I can see both sides of the argument.

Can Best Buy Survive? No.

Let’s take the negative first, because Best Buy has a lot of things working against it.

The big-box store format is obsolete

Can Best Buy survive
Best Buy’s business model was packing giant stores like this one with giant product up to the tall ceiling, Costco-style. Those products don’t exist anymore so these stores look empty today.

Best Buy grew and thrived in the 1980s and 1990s selling consumer electronics in huge quantities. That market changed. TVs and computers last longer now than they did in the 1980s and 1990s. They don’t go obsolete nearly as quickly anymore, and they don’t break as often as they used to either. That’s a double whammy for Best Buy, since that also means fewer opportunities for repair income and makes it harder to sell extended warranties.

Furthermore, as TVs and computers got smaller, it means general discount stores can sell a greater variety of electronics than they used to. Nothing stops you from just buying a TV or a computer at Target along with the rest of your shopping list for the week. The small size means delivery and installation aren’t the businesses they used to be either.

Competing with online shipping

For that matter, much of what you used to buy in person at Best Buy is available online with free or cheap shipping. If you’re willing to wait a few days, you can get a better selection and a better price and you don’t even have to leave whatever room you’re in. As Amazon same-day delivery becomes more widespread, it’s going to get even harder to compete. Amazon even has a better return policy.

Competing with Amazon has led to a practice called showrooming, where people browse at a local store, then order on Amazon. Sometimes they do this intentionally. Sometimes the salespeople lead them to it.

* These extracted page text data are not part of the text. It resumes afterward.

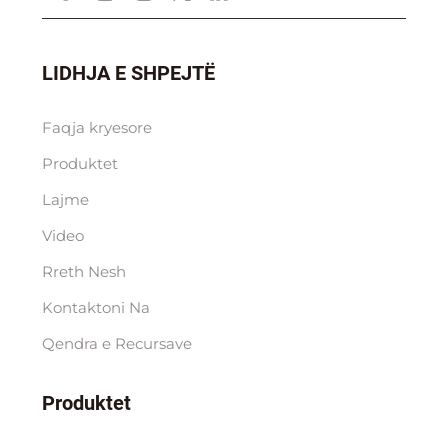
LIDHJA E SHPEJTË
Faqja kryesore
Produktet
Lajme
Video
Rreth Nesh
Kontaktoni Na
Qendra e Rесursave
Produktet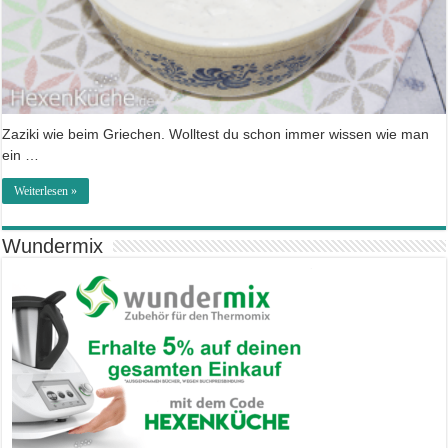
Zaziki wie beim Griechen. Wolltest du schon immer wissen wie man
ein …
Weiterlesen »
Wundermix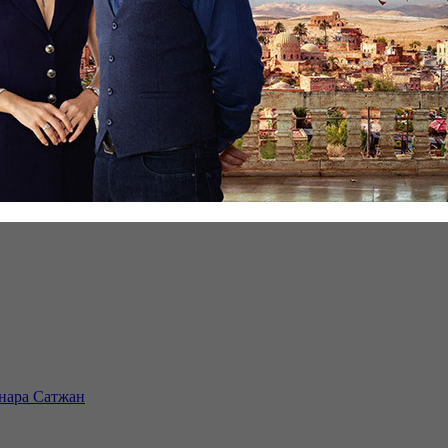
инара Сатжан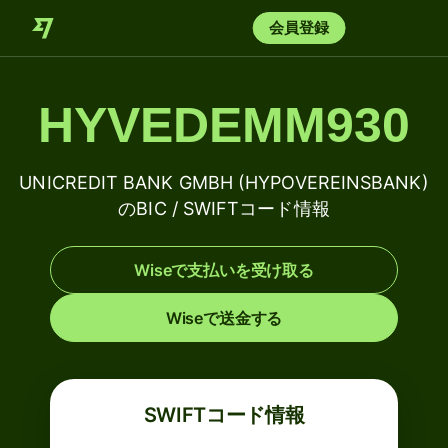
会員登録
HYVEDEMM930
UNICREDIT BANK GMBH (HYPOVEREINSBANK)
のBIC / SWIFTコード情報
Wiseで支払いを受け取る
Wiseで送金する
SWIFTコード情報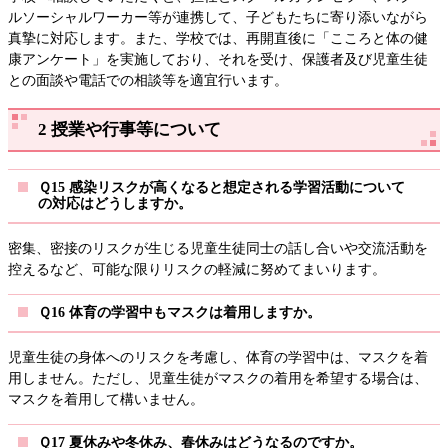
ルソーシャルワーカー等が連携して、子どもたちに寄り添いながら
真摯に対応します。また、学校では、再開直後に「こころと体の健
康アンケート」を実施しており、それを受け、保護者及び児童生徒
との面談や電話での相談等を適宜行います。
2 授業や行事等について
Ｑ15 感染リスクが高くなると想定される学習活動について
の対応はどうしますか。
密集、密接のリスクが生じる児童生徒同士の話し合いや交流活動を
控えるなど、可能な限りリスクの軽減に努めてまいります。
Ｑ16 体育の学習中もマスクは着用しますか。
児童生徒の身体へのリスクを考慮し、体育の学習中は、マスクを着
用しません。ただし、児童生徒がマスクの着用を希望する場合は、
マスクを着用して構いません。
Ｑ17 夏休みや冬休み、春休みはどうなるのですか。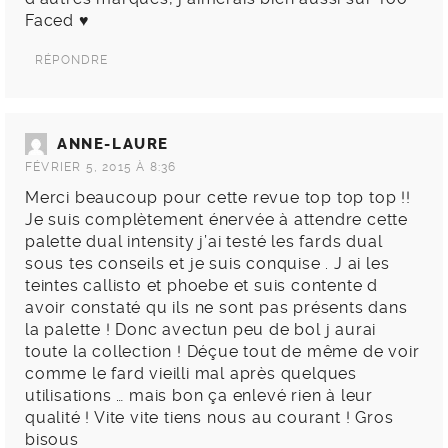
Faced ♥
RÉPONDRE
ANNE-LAURE
FÉVRIER 5, 2015 À 8:36
Merci beaucoup pour cette revue top top top !!
Je suis complètement énervée à attendre cette
palette dual intensity j’ai testé les fards dual
sous tes conseils et je suis conquise . J ai les
teintes callisto et phoebe et suis contente d
avoir constaté qu ils ne sont pas présents dans
la palette ! Donc avectun peu de bol j aurai
toute la collection ! Déçue tout de même de voir
comme le fard vieilli mal après quelques
utilisations … mais bon ça enlevé rien à leur
qualité ! Vite vite tiens nous au courant ! Gros
bisous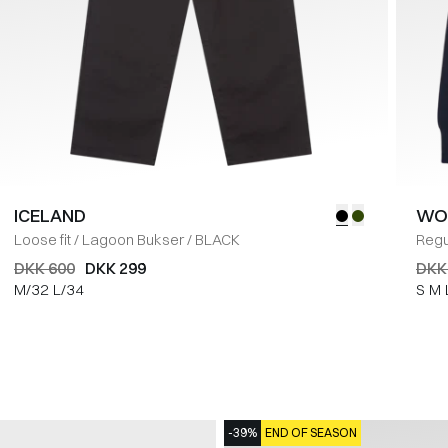
ICELAND
WO
Loose fit
/
Lagoon Bukser
/
BLACK
Regul
DKK 600
DKK 299
DKK
M/32
L/34
S
M
-39%
END OF SEASON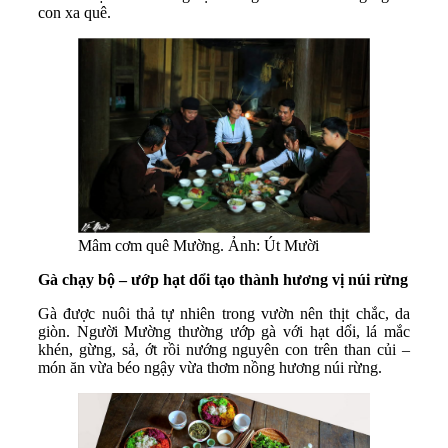
con xa quê.
Mâm cơm quê Mường. Ảnh: Út Mười
Gà chạy bộ – ướp
hạt dổi tạo thành hương vị
núi
rừng
Gà được nuôi thả tự nhiên trong vườn nên thịt chắc, da
giòn. Người Mường thường ướp gà với hạt dổi, lá mắc
khén, gừng, sả, ớt rồi nướng nguyên con trên than củi –
món ăn vừa béo ngậy vừa thơm nồng hương núi rừng.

Finding product to fill that empty space

What’s making matters worse is there’s less and less product for Best Buy to sell. Its biggest store format, developed in the 1990s, was big enough to put in sections of music and movies the size of a Musicland or a Suncoast and a computer software section the same size. Today everything Best Buy sells in those three categories, combined, fits in a space half the size of one of those 1990s departments, so those big, open stores look desolate today. As the world moves to digital distribution, there will be less and less reason for Best Buy to sell any of those things. Best Buy used to be able to use those as loss leaders to get people into the store. That doesn’t work anymore.

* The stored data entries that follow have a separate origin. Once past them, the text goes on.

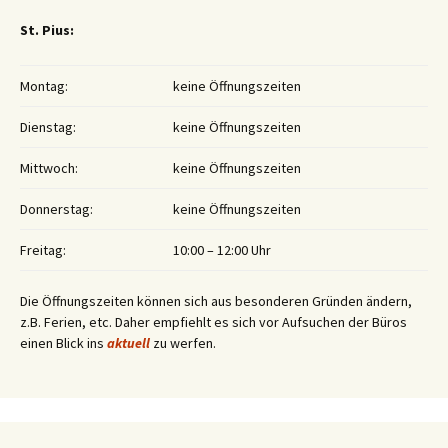
St. Pius:
Montag:
keine Öffnungszeiten
Dienstag:
keine Öffnungszeiten
Mittwoch:
keine Öffnungszeiten
Donnerstag:
keine Öffnungszeiten
Freitag:
10:00 – 12:00 Uhr
Die Öffnungszeiten können sich aus besonderen Gründen ändern,
z.B. Ferien, etc. Daher empfiehlt es sich vor Aufsuchen der Büros
einen Blick ins
aktuell
zu werfen.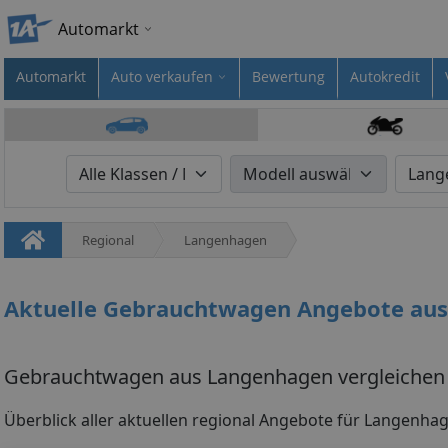
Automarkt
Automarkt
Auto verkaufen
Bewertung
Autokredit
Regional
Langenhagen
Aktuelle Gebrauchtwagen Angebote au
Gebrauchtwagen aus Langenhagen vergleichen 
Überblick aller aktuellen regional Angebote für Langenha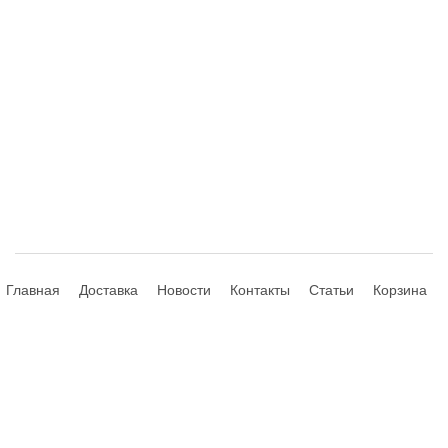
Главная
Доставка
Новости
Контакты
Статьи
Корзина
© 2013-2026 Hdhouse.ru. All Rights Reserved
Обращаем ваше внимание, что данный интернет-сайт носит
исключительно информационный характер и ни при каких условиях не
является публичной офертой, определяемой положениями Статьи 435,
437 (2) Гражданского Кодекса РФ; не является аффилированным
подразделением производителей представленных товаров, а также не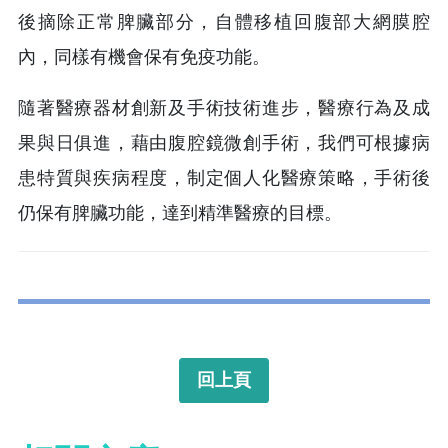
後摘除正常脾臟部分，自體移植回腹部大網膜腔
內，同樣有機會保有免疫功能。
隨著醫療器材創新及手術技術進步，醫療行為及成
果與日俱進，藉由腹腔鏡微創手術，我們可根據病
患特質與疾病程度，制定個人化醫療策略，手術後
仍保有脾臟功能，達到精準醫療的目標。
回上頁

There’s less and less reason to go to big-box electronics stores anymore and that’s going to provide a real challenge going forward.

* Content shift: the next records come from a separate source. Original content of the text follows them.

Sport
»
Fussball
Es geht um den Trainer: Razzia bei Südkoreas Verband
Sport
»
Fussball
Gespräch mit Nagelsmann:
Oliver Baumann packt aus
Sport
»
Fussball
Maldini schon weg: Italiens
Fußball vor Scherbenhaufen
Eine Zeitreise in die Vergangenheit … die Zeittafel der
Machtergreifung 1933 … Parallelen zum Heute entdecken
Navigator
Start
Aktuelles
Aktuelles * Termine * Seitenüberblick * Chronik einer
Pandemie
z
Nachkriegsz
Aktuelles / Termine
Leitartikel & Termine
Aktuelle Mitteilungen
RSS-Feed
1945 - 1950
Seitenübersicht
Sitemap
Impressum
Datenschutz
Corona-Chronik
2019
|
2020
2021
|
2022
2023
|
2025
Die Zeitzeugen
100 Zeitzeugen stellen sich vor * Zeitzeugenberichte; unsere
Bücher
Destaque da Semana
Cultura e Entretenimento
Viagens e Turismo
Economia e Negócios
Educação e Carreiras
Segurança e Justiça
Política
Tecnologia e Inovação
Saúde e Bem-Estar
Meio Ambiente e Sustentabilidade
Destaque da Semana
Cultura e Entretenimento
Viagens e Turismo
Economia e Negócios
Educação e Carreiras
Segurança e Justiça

Can Best Buy Survive? Yes.

That’s a pretty bleak picture. But I’m not willing to completely write the company off at this point either. Here’s why.

The sole survivor advantage

Can Best Buy survive? Only if it can compete with this.
Competing with same-day delivery is going to be key for Best Buy’s survival going forward.

Best Buy has one thing going for it. Its national competitors are all gone. Circuit City and H H Gregg are out of business. There are a few regional chains in some parts of the country but even those are downsizing. Being the only survivor in its category gives it a bit of an advantage. As long as Best Buy can offer something you can’t buy at stores like Target and offer more knowledgeable help than you’ll find at a store like Target, it will have a market.

Sears provided another wild card. Home Depot and Lowe’s have both capitalized on Sears’ troubles because they sell appliances and tools. Best Buy’s appliance sales are up too. Best Buy had more overlap with Sears to leverage to gain customers.

Finding new products to sell

Another path forward is finding new products to sell. Its experiments with selling home automation and home energy products helped fill part of the store that once held aisle after aisle of music and movies. They will need to continue to do so. Their old format stores don’t look good when there isn’t a lot of product in them.

They will need to continue to do this, because in this fast-paced world, what worked last year isn’t guaranteed to still work next year.

Competing with Amazon

The bigger problem for Best Buy, and every other retailer, is Amazon. Being able to order online and pick up in the store on the same day helps when competing with Amazon. But to compete with same-day delivery, they will have to offer things Amazon doesn’t. If they can’t do that, they will have to at least offer things that Amazon can’t deliver the same day.

This may prove difficult, but it’s something all brick-and-mortar retailers, not just Best Buy, will have to do. Something else that will help is finding a mix of product that people prefer to buy in person rather than online, to get people into the stores.

Finding new things to sell and figuring out what people prefer to buy in person rather than online will be difficult. Best Buy has a hard road ahead, but that doesn’t necessarily mean it’s doomed.

The ironic thing is that now that Best Buy mowed down regional competitors like Tipton Centers, its best path forward now that the days of hypergrowth are over might be to become more like them. That means becoming smaller and nimbler, and providing a different kind of in-store experience.